A scintillating new sky blue strike-force has replaced Liverpool’s much lauded, but now defunct, ‘SAS’ pairing in the Premier League sharpshooting stakes.
With the Scousers’ attack looking decidedly ‘gummy’ after Luis Suarez scurried off to Barcelona and Daniel Sturridge rendered largely ineffective, it was Manchester City’s ‘Sergio and Stevan’ who plundered the goals, and with it the spoils of war, in this combative encounter.
Rejuvenated and now injury free, Man of the Match, Jovetic, has added a new dimension to an attack that scored 156 times last season. He bagged a right foot-left foot brace to set City en-route to a deserved 3-1 win.
But it was that man, Aguerrroooooo, who you just can’t keep down, as his phenomenal goal-scoring exploits continued apace in City’s colours.
It took just two touches and 23 seconds for Sergio to gobble up his second score of the season in the 69th minute, having replaced the injured Dzeko.
Introduced as an 83rd minute sub at Newcastle, Sergio’s banging them in at a rate of one goal every 14 minutes this season…yes I know that’s a daft, unrealistic statistic, but it’s still indicative of his place as the Premier League’s most efficient striker of all-time.
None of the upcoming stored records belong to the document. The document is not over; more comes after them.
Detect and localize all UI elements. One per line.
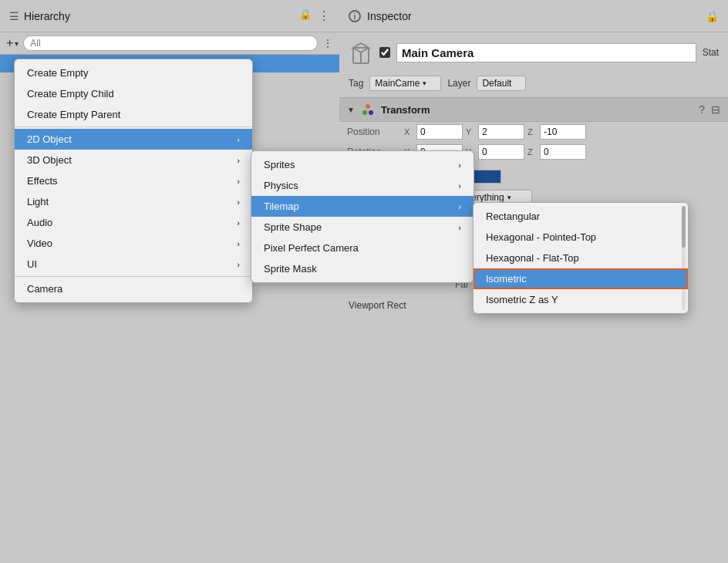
x-label: X <box>404 127 413 137</box>
plus-icon: + <box>6 36 13 50</box>
menu-item-video[interactable]: Video › <box>15 233 252 254</box>
tilemap-hexagonal-pointed[interactable]: Hexagonal - Pointed-Top <box>474 227 688 248</box>
create-context-menu: Create Empty Create Empty Child Create E… <box>14 59 253 303</box>
pos-z-input[interactable] <box>540 124 586 140</box>
dropdown-arrow: ▾ <box>15 39 19 48</box>
menu-item-create-empty[interactable]: Create Empty <box>15 62 252 83</box>
submenu-sprite-mask[interactable]: Sprite Mask <box>251 258 474 279</box>
chevron-light: › <box>237 197 240 207</box>
svg-point-5 <box>366 104 370 109</box>
svg-point-6 <box>362 110 367 115</box>
chevron-physics: › <box>458 181 461 190</box>
z-label: Z <box>527 127 537 137</box>
inspector-header: i Inspector 🔒 <box>339 0 728 32</box>
menu-item-audio[interactable]: Audio › <box>15 212 252 233</box>
submenu-physics[interactable]: Physics › <box>251 175 474 196</box>
hamburger-icon: ☰ <box>9 10 19 22</box>
tag-value: MainCame <box>375 78 420 89</box>
inspector-lock-icon[interactable]: 🔒 <box>706 10 719 22</box>
submenu-tilemap-options: Rectangular Hexagonal - Pointed-Top Hexa… <box>473 202 689 314</box>
object-active-checkbox[interactable] <box>379 47 390 58</box>
menu-item-light[interactable]: Light › <box>15 191 252 212</box>
menu-divider-1 <box>15 126 252 127</box>
position-label: Position <box>347 126 401 137</box>
tilemap-isometric-z[interactable]: Isometric Z as Y <box>474 289 688 310</box>
tilemap-hexagonal-flat[interactable]: Hexagonal - Flat-Top <box>474 248 688 268</box>
menu-item-create-empty-parent[interactable]: Create Empty Parent <box>15 104 252 125</box>
static-label: Stat <box>703 47 719 58</box>
chevron-audio: › <box>237 218 240 228</box>
transform-icon <box>361 103 375 116</box>
submenu-pixel-perfect[interactable]: Pixel Perfect Camera <box>251 238 474 258</box>
position-row: Position X Y Z <box>339 122 728 142</box>
menu-item-ui[interactable]: UI › <box>15 254 252 275</box>
hierarchy-title: Hierarchy <box>24 10 70 22</box>
hierarchy-menu-icon[interactable]: ⋮ <box>318 8 330 23</box>
y-label: Y <box>466 127 475 137</box>
inspector-title: Inspector <box>367 10 412 22</box>
tag-label: Tag <box>349 78 363 89</box>
pos-y-input[interactable] <box>478 124 524 140</box>
chevron-effects: › <box>237 177 240 186</box>
rot-y-input[interactable] <box>478 144 524 160</box>
search-bar: + ▾ ⋮ <box>0 32 339 55</box>
add-button[interactable]: + ▾ <box>6 36 19 50</box>
transform-header: ▼ Transform ? ⊟ <box>339 97 728 122</box>
object-name-input[interactable] <box>396 43 696 62</box>
viewport-rect-label: Viewport Rect <box>349 300 449 311</box>
tag-layer-row: Tag MainCame ▾ Layer Default <box>339 72 728 94</box>
menu-item-create-empty-child[interactable]: Create Empty Child <box>15 83 252 104</box>
submenu-sprite-shape[interactable]: Sprite Shape › <box>251 217 474 238</box>
transform-help-icon[interactable]: ? <box>699 103 705 116</box>
hierarchy-header: ☰ Hierarchy 🔒 ⋮ <box>0 0 339 32</box>
lock-icon[interactable]: 🔒 <box>299 8 312 23</box>
tilemap-isometric[interactable]: Isometric <box>474 268 688 289</box>
transform-arrow[interactable]: ▼ <box>347 106 355 114</box>
hierarchy-ellipsis[interactable]: ⋮ <box>322 37 333 49</box>
submenu-tilemap[interactable]: Tilemap › <box>251 196 474 217</box>
chevron-tilemap: › <box>458 202 461 211</box>
rz-label: Z <box>527 147 537 157</box>
chevron-2d: › <box>237 135 240 144</box>
menu-divider-2 <box>15 276 252 277</box>
hierarchy-icons: 🔒 ⋮ <box>299 8 330 23</box>
svg-point-7 <box>369 110 373 115</box>
menu-item-effects[interactable]: Effects › <box>15 170 252 191</box>
menu-item-3d-object[interactable]: 3D Object › <box>15 150 252 170</box>
tag-chevron: ▾ <box>423 79 426 87</box>
layer-label: Layer <box>447 78 470 89</box>
submenu-2d-object: Sprites › Physics › Tilemap › Sprite Sha… <box>251 150 474 283</box>
menu-item-camera[interactable]: Camera <box>15 278 252 299</box>
chevron-ui: › <box>237 260 240 269</box>
rot-z-input[interactable] <box>540 144 586 160</box>
pos-x-input[interactable] <box>416 124 463 140</box>
chevron-video: › <box>237 239 240 248</box>
transform-menu-icon[interactable]: ⊟ <box>711 103 720 116</box>
chevron-sprites: › <box>458 160 461 170</box>
tag-dropdown[interactable]: MainCame ▾ <box>369 76 441 91</box>
layer-dropdown[interactable]: Default <box>477 76 526 91</box>
submenu-sprites[interactable]: Sprites › <box>251 154 474 175</box>
cube-icon <box>349 40 373 65</box>
transform-title: Transform <box>381 104 693 116</box>
tilemap-rectangular[interactable]: Rectangular <box>474 206 688 227</box>
layer-value: Default <box>482 78 511 89</box>
search-input[interactable] <box>23 35 318 51</box>
chevron-3d: › <box>237 156 240 165</box>
svg-marker-1 <box>353 43 369 48</box>
object-header: Stat <box>339 32 728 72</box>
info-icon: i <box>349 10 361 22</box>
culling-chevron: ▾ <box>507 194 511 201</box>
chevron-sprite-shape: › <box>458 223 461 232</box>
menu-item-2d-object[interactable]: 2D Object › <box>15 129 252 150</box>
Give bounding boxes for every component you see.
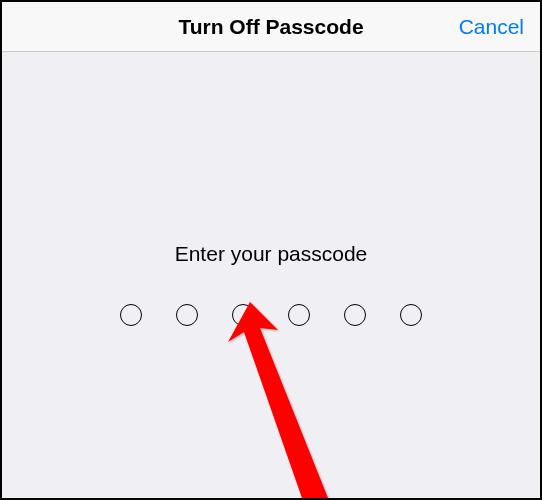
passcode-entry-area: Enter your passcode (2, 52, 540, 326)
passcode-dot (176, 304, 198, 326)
passcode-dots[interactable] (120, 304, 422, 326)
passcode-dot (120, 304, 142, 326)
passcode-dot (400, 304, 422, 326)
passcode-dot (232, 304, 254, 326)
passcode-prompt: Enter your passcode (175, 242, 368, 266)
passcode-dot (344, 304, 366, 326)
svg-marker-0 (228, 302, 328, 498)
page-title: Turn Off Passcode (178, 15, 363, 39)
navigation-bar: Turn Off Passcode Cancel (2, 2, 540, 52)
passcode-dot (288, 304, 310, 326)
cancel-button[interactable]: Cancel (459, 15, 524, 39)
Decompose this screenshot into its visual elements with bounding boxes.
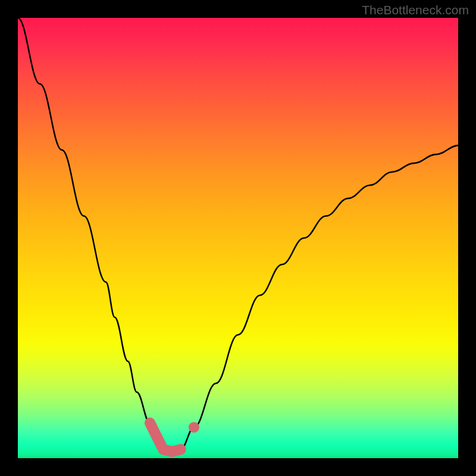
curve-marker-segment [150,423,181,452]
curve-marker-dot [189,422,199,433]
bottleneck-curve-line [18,18,458,452]
chart-background [18,18,458,458]
bottleneck-curve-chart [18,18,458,458]
watermark-text: TheBottleneck.com [362,3,469,17]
He’s scored 54 goals at a rate of one every 113 minutes, putting him ahead of Thierry Henry (122 mins) and Ruud Van Nistelrooy (128 mins). Edin Dzeko merits a mention with his 46 goals coming at a rate of one every 137 minutes.
Despite being blighted by a series of muscle tears and pulls in his hamstring and calf, Sergio’s most recent goal-getting achievements are even more impressive – 29 in his last 32 overall appearances and 18 in 21 PL games.
The Champions picked up, more or less where they left off last season, scoring three goals, just shy of the prolific rate that generated 63 home scores in 19 PL matches.
City’s comfortable win belied much of the first half action, where Liverpool looked the sharper, more incisive side, albeit they lacked bite up front.
It gave City’s established and well drilled defence the platform to show Liverpool’s unfamiliar backline the art of defending.
A slightly ‘rusty’ Zabaleta, Kompany, Demichelis and the excellent Clichy kept Liverpool at bay with relative ease, aided and abetted by a turbo-charged armoured truck, masquerading as defensive midfielder, Fernando.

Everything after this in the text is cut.